On June 7, in the city of Santee, the activist organization San Diego Unity planned a peaceful march from the YMCA on Riverwalk drive to the San Diego Sheriff’s Department. Nearly 1,000 protesters showed up.

Residents from Santee expressed their concerns on Twitter about wanting to protest but scared to do so, organizer Jay Wyatt told Scriberr News. This drove the organization to plan a peaceful walk through the city.

“There does need to be some action in Santee, but it needs to be the proper way because that area has a lot of stigmas attached to it,” Wyatt said. “I know that the community wants to do better and can do better and can remove that stigma, and I know the community is looking for a lot of progressions.”

The meaning of this peace walk goes past the issue of police brutality, Wyatt explained. The march is meant to provide the people of Santee with a culture change or shock. 

“We know that there are people who are protesting against a system that has been set up against minorities and black people,” Wyatt said. “However, we’re going for more of a cultural change. We’re going there for more of a cultural shock, that’s why we are not calling it a protest. We’re calling it a peace march.”

Leaders as well as volunteers, first aid, and support teams were allocated different duties during the march.
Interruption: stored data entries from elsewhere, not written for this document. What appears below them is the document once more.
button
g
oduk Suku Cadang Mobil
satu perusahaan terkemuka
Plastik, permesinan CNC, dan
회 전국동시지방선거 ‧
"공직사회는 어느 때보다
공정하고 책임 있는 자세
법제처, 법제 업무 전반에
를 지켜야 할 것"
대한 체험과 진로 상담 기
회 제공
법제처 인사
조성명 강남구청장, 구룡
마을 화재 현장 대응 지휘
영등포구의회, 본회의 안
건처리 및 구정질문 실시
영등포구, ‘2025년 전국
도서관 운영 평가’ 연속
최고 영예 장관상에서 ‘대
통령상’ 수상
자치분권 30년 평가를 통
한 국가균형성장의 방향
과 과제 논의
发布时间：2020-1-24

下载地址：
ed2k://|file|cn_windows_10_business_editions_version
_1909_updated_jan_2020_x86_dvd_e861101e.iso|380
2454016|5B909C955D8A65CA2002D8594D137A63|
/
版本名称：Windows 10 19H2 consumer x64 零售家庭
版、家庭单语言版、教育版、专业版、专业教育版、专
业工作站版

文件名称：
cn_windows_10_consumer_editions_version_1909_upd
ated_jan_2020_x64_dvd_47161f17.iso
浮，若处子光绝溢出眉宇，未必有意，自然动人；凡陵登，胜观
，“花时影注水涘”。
In the case of a riot, organizers had trained medics readily available. 

Francis Ryu, an organizer from San Diego Unity, formalized instructions to ensure the demonstrator’s safety. 

“We want to make sure that there is somewhat of a barrier in between the crowd also would be easier for them to access our medics or people who are supplying water or just volunteers or our peacekeepers, things like that,” Wyatt said. 
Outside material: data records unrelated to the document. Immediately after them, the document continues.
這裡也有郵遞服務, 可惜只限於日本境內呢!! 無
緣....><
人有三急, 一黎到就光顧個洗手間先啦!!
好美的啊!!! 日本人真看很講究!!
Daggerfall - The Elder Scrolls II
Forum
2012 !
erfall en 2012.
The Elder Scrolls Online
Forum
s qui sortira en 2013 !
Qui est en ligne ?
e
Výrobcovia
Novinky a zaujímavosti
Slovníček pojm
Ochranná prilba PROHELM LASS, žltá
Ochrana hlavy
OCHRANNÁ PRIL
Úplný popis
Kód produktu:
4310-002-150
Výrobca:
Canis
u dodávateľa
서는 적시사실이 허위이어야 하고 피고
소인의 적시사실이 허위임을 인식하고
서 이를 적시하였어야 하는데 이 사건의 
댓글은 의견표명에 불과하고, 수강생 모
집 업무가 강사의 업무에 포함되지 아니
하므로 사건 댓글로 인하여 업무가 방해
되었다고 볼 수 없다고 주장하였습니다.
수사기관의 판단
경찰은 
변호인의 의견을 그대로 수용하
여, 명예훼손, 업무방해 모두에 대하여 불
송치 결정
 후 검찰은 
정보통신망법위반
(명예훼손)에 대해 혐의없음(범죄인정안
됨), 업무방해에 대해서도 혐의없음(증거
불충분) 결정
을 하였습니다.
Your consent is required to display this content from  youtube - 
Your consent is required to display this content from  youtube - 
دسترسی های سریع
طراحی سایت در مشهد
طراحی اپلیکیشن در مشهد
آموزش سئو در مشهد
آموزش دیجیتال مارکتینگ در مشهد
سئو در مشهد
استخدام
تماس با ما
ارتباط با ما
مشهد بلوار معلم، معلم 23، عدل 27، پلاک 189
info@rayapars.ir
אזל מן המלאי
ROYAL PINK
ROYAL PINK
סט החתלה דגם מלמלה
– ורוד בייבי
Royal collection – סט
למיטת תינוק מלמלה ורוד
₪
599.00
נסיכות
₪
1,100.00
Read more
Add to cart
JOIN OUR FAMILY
Jai Deguerio is a resident of Santee who joined the peaceful march on Sunday. 

“I live in a predominantly white community with people who are openly racist,” Deguerio told Scriberr News. 
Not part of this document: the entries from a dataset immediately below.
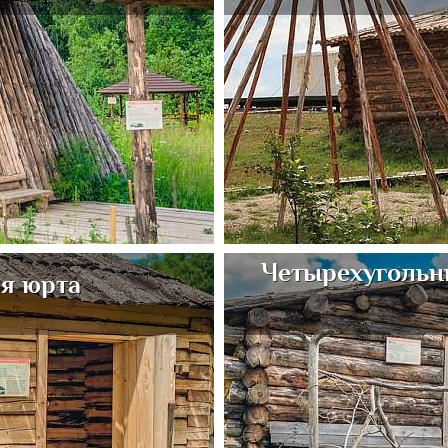
Четырехугольн
ая юрта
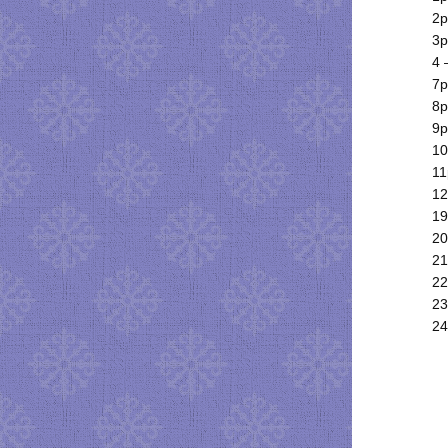
2р
3р
4 
7р
8р
9р
10
11
12
19
20
21
22
23
24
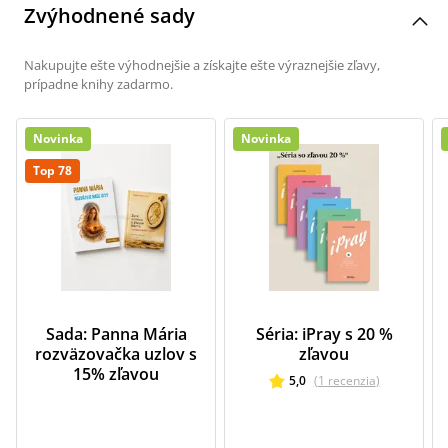
Zvýhodnené sady
Nakupujte ešte výhodnejšie a získajte ešte výraznejšie zľavy,
prípadne knihy zadarmo.
Novinka
Novinka
Top 78
Sada: Panna Mária
Séria: iPray s 20 %
rozväzovačka uzlov s
zľavou
15% zľavou
5,0
(
1
recenzia
)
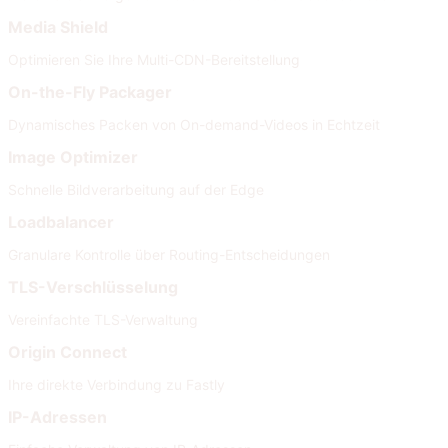
Media Shield
Optimieren Sie Ihre Multi-CDN-Bereitstellung
On-the-Fly Packager
Dynamisches Packen von On-demand-Videos in Echtzeit
Image Optimizer
Schnelle Bildverarbeitung auf der Edge
Loadbalancer
Granulare Kontrolle über Routing-Entscheidungen
TLS-Verschlüsselung
Vereinfachte TLS-Verwaltung
Origin Connect
Ihre direkte Verbindung zu Fastly
IP-Adressen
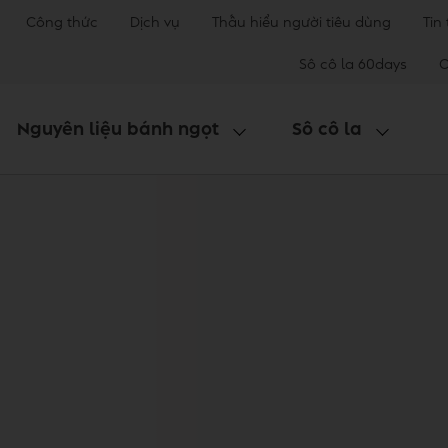
Công thức
Dịch vụ
Thấu hiểu người tiêu dùng
Tin
Sô cô la 60days
C
Nguyên liệu bánh ngọt
Sô cô la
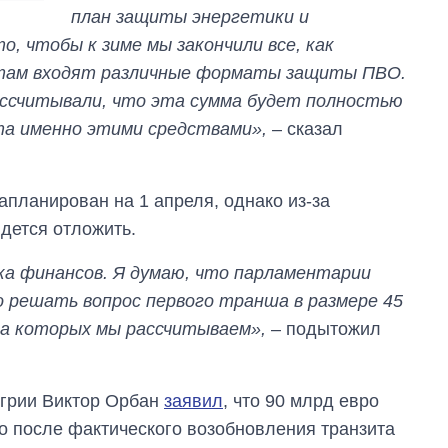
план защиты энергетики и
о, чтобы к зиме мы закончили все, как
 там входят различные форматы защиты ПВО.
ассчитывали, что эта сумма будет полностью
та именно этими средствами»,
– сказал
запланирован на 1 апреля, однако из-за
дется отложить.
ка финансов. Я думаю, что парламентарии
 решать вопрос первого транша в размере 45
на которых мы рассчитываем»,
– подытожил
нгрии Виктор Орбан
заявил
, что 90 млрд евро
о после фактического возобновления транзита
Deguerio explained a recent incident of a man wearing Ku Klux Klan hood in a Vons grocery store in Santee, that made headlines in several local news outlets such as Times of San Diego. 

“However, seeing all of the people who came out yesterday, black, white, Mexican, and so many others, it was great!” Deguerio said. 

Rumors of counter-protesters

There had been concerns and allegations of counter-protesters arriving at the Santee march. 

After the march, there was a small altercation at a nearby Target with demonstrators and “East County Defenders,” shouting at one another, but it deescalated fairly quickly, Wyatt said. 

San Diego Unity previously spoke to law enforcement in Santee to alert them about the peace march that would be occurring in the city, and the Santee Police cooperatively shut down streets for the demonstrators to peacefully protest. 

The Santee Police Station expressed their gratitude for the peaceful march through Santee in a Tweet stating, “This afternoon, hundreds of people marched through the streets of

@CityofSantee to have their voices heard. This flower display left on a gate outside

@SDSOSantee says it all. We thank those who participated in the peaceful demonstrations.” 

The city of Santee as well acknowledged the peaceful marches on Twitter, stating, “The City of Santee thanks everyone who participated in the peaceful protests over the weekend. These demonstrations of unity, inclusiveness & tolerance is what we know Santee to be. Thank you to our residents & visitors who helped create a positive atmosphere. Do More, Due East.”

“There is a population of minorities and a population of white people in Santee who are wanting for some progress for wanting for more diversity, more acceptance,” Wyatt said. “So there’s a reason for us to be there, and we need to be there. To the people of Santee, we hear you and won’t stop after this peace March. We are looking to be there for the people of Santee in the long run.”